What can frigates do late game? Aside from few specialist ones like Afflictor, just die, either by being outgunned or simply running out of PPT. Frigates' golden age was 0.6.5a, where a horde of them led by Hyperion could fight anything, recover quickly, and tour around core worlds much faster than any other fleet. Of course, food runs from Tartaress to Askonia with about fifteen Atlas led by Hyperion was still the XP and cash cow of the release.
But their CR drains as well, so if that's to be the deciding factor, then the outcome is predetermined based on whose ship has a higher PPT and more CR. Might as well not have a fight at all in that case and just announce the result to the player.
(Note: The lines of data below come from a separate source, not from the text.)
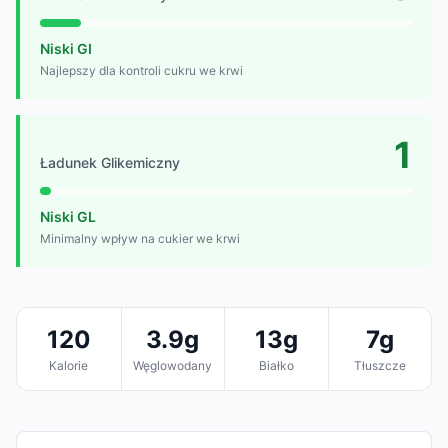
Niski GI
Najlepszy dla kontroli cukru we krwi
1
Ładunek Glikemiczny
Niski GL
Minimalny wpływ na cukier we krwi
120
3.9g
13g
7g
Kalorie
Węglowodany
Białko
Tłuszcze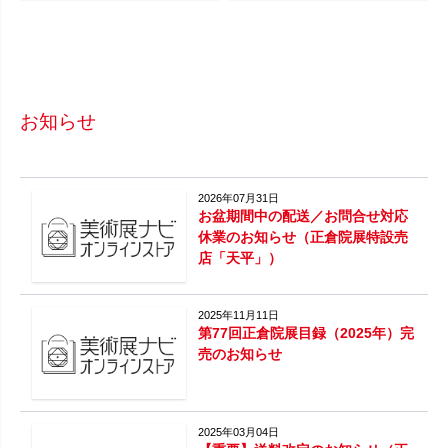
お知らせ
2026年07月31日
お盆期間中の配送／お問合せ対応
休業のお知らせ（正倉院展特設売
店「天平」）
2025年11月11日
第77回正倉院展目録（2025年）完
売のお知らせ
2025年03月04日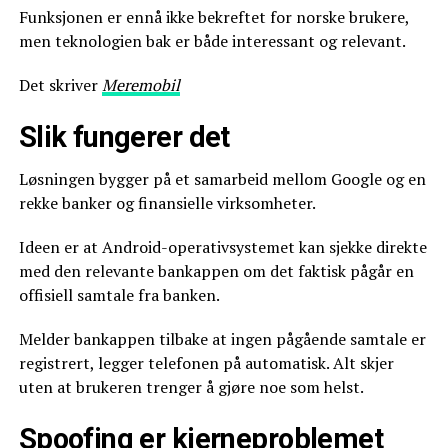
Funksjonen er ennå ikke bekreftet for norske brukere,
men teknologien bak er både interessant og relevant.
Det skriver
Meremobil
Slik fungerer det
Løsningen bygger på et samarbeid mellom Google og en
rekke banker og finansielle virksomheter.
Ideen er at Android-operativsystemet kan sjekke direkte
med den relevante bankappen om det faktisk pågår en
offisiell samtale fra banken.
Melder bankappen tilbake at ingen pågående samtale er
registrert, legger telefonen på automatisk. Alt skjer
uten at brukeren trenger å gjøre noe som helst.
Spoofing er kjerneproblemet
This is a reason why I favor a cruiser and capital fleet, so I can win stall wars if it comes to that. If AI will play coward, I will make sure they lose that battle. Waiting for victory is annoying though.
Re: Progression.
While I like to pilot a godship, if all the player can do is be a low-level brute that a power can sic at others like a dog, then the player faction can only go so far. It is like early D&D fighters that do not get much more personal power after name level (just a few more hp). Their main late-game class feature is attracting (possibly free) followers to build up an army or run a keep. If an individual fighter cannot keep with a wizard, he can use the people granted by his class feature to do the work of a hundred or so men.
Yeah, but in D&D you can choose to play a wizard. In SS, a fighter with a bunch of followers is the only option. I think the game would be a lot richer and more interesting if it gave you the option to play as a wizard.
Well, being a wizard in Starsector means developer cheats, like giving yourself money, changing rep, giving yourself ships including normally unplayable ones like Radiant or Guardian, erasing enemy ships... or hijacking and piloting them yourself. Creating or blowing up worlds. Teleportation. Insert weird or spooky stuff. Basically playing god.
What I meant by early fighter is player progresses from personal power to world strategic power. One human is limited to so much, so the way for one human get more power than one human is to lead many humans to do what that one human wants, and not necessarily in a fight, but to build up an empire so you have a home, steady income, and maybe political power to do things like mess with other kingdoms or give quests (to clear rat and goblin infestation in the basement) to other low-level murderhobos to do your dirty work while you focus on what you want to do. Old fighters graduate from being fighters to rulers to shape the world. Other classes get followers too, but fighter had the most, maybe enough to run a keep or small city-state. Modern D&D has removed the ruler part from fighter's class features and just gave him even more hit powers and maybe few more relatively minor buffs that make him a better meathead or dog in a fight. (In other words, nothing to help solve problems when violence is not the answer, such as manpower to build a bridge or other structure.)
It would be nice if late-game Starsector has some ruler things to do instead of locking the player's fleet into meathead mode all game.